Op 26 oktober 2020 heeft het Gerechtshof Amsterdam een tussenarrest gewezen in het hoger beroep tegen het vonnis van de rechtbank Noord-Holland van 3 oktober 2019. De zaak betreft een verdachte die gedetineerd is in P.I. Veenhuizen. Het hof heeft het onderzoek heropend na een terechtzitting op 12 oktober 2020, waar bleek dat het onderzoek niet volledig was geweest. De aangever had verklaard dat de dader, die zich als de verdachte had voorgesteld, niet stotterde toen hij zijn naam zei. Dit leidde tot discussie over de interpretatie van deze verklaring. Zowel de advocaat-generaal als de raadsman van de verdachte stelden dat de rechtbank ten onrechte de conclusie had getrokken dat de verdachte op andere momenten wel stotterde.

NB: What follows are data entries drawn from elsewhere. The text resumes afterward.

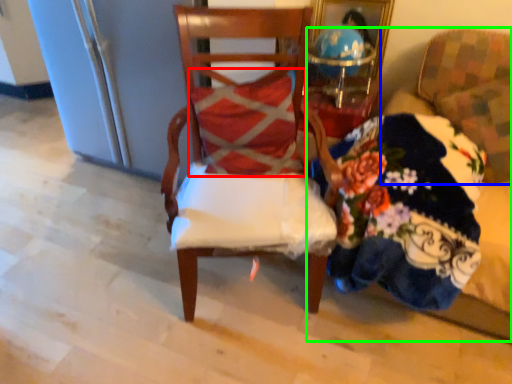 Question: Considering the real-world distances, which object is farthest from pillow (highlighted by a red box)? chair (highlighted by a blue box) or couch (highlighted by a green box)?

Choices:
 (A) chair
 (B) couch

Answer: (A) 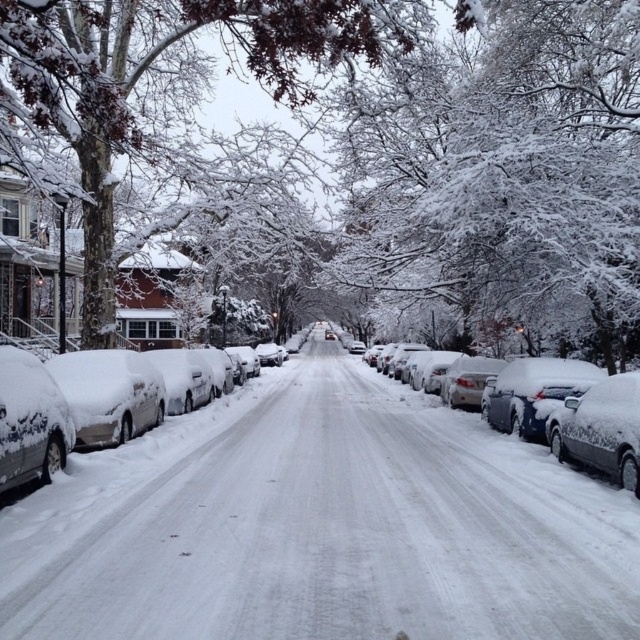 Question: Which object is the farthest from the snow-covered sedan at center?

Choices:
 (A) snow-covered tree at left
 (B) white snow-covered tree at center

Answer: (A)

Question: Considering the real-world distances, which object is farthest from the sleek silver sedan at left?

Choices:
 (A) snow-covered tree at left
 (B) sleek silver sedan at right

Answer: (B)

Question: Considering the relative positions of white snow-covered tree at center and sleek silver sedan at right in the image provided, where is white snow-covered tree at center located with respect to sleek silver sedan at right?

Choices:
 (A) below
 (B) above

Answer: (B)

Question: Is snow-covered tree at left smaller than snow-covered sedan at center?

Choices:
 (A) no
 (B) yes

Answer: (A)

Question: Does white snow-covered tree at center lie in front of sleek silver sedan at left?

Choices:
 (A) yes
 (B) no

Answer: (B)

Question: Estimate the real-world distances between objects in this image. Which object is closer to the snow-covered sedan at center?

Choices:
 (A) sleek silver sedan at right
 (B) sleek silver sedan at left
 (C) white snow-covered tree at center
 (D) snow-covered tree at left

Answer: (A) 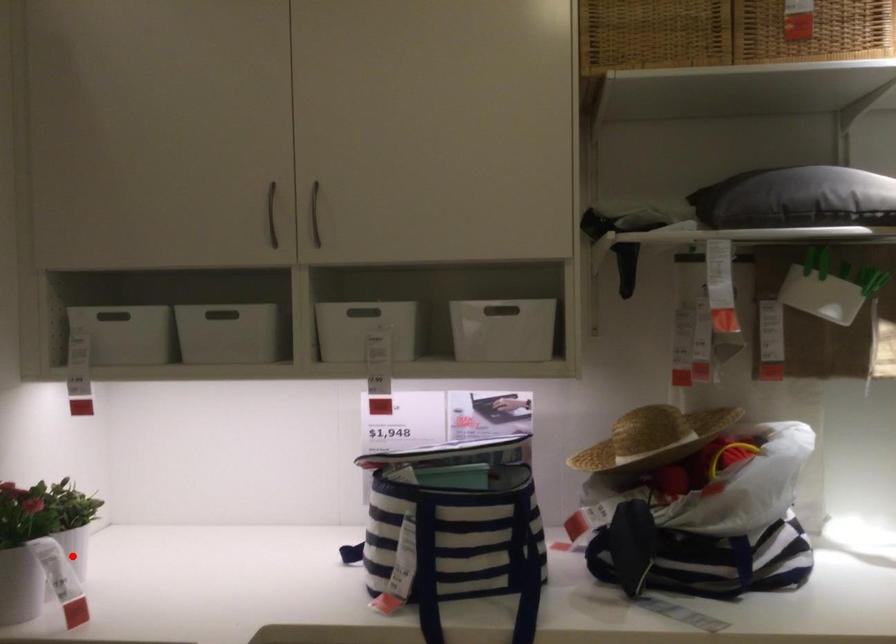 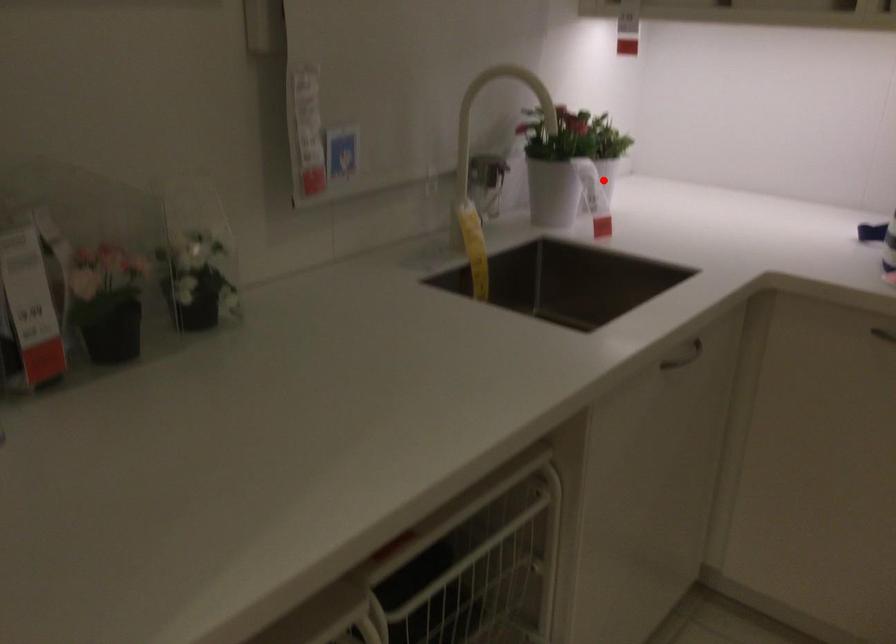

Het hof heeft besloten om de aangever als getuige te horen over de vraag of de verdachte stotterde tijdens het gesprek. Daarnaast is het hof van mening dat medeverdachte, die eerder onherroepelijk is veroordeeld, ook als getuige moet worden gehoord. Het hof heeft het onderzoek heropend en geschorst, met de opdracht om het onderzoek binnen drie maanden te hervatten. De zaak is verwezen naar de vaste raadsheer-commissaris voor het horen van de getuigen. De verdachte, zijn raadsman en het slachtoffer moeten worden opgeroepen voor de nader te bepalen terechtzitting.
Dit arrest is gewezen door de meervoudige strafkamer van het gerechtshof Amsterdam, waarin de rechters zitting hadden. Mr. Veenstra was niet in staat om het arrest mede te ondertekenen.